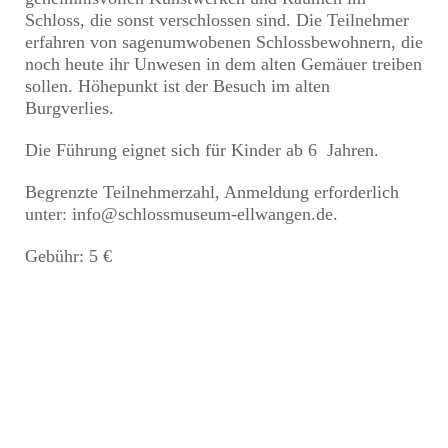
Schloss, die sonst verschlossen sind. Die Teilnehmer
erfahren von sagenumwobenen Schlossbewohnern, die
noch heute ihr Unwesen in dem alten Gemäuer treiben
sollen. Höhepunkt ist der Besuch im alten
Burgverlies.
Die Führung eignet sich für Kinder ab 6 Jahren.
Begrenzte Teilnehmerzahl, Anmeldung erforderlich
unter: info@schlossmuseum-ellwangen.de.
Gebühr: 5 €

● ● ● ●

When you repeat the lines above, keep them exact and leave out each image they contain.

Output below
Schloss, die sonst verschlossen sind. Die Teilnehmer
erfahren von sagenumwobenen Schlossbewohnern, die
noch heute ihr Unwesen in dem alten Gemäuer treiben
sollen. Höhepunkt ist der Besuch im alten
Burgverlies.
Die Führung eignet sich für Kinder ab 6 Jahren.
Begrenzte Teilnehmerzahl, Anmeldung erforderlich
unter: info@schlossmuseum-ellwangen.de.
Gebühr: 5 €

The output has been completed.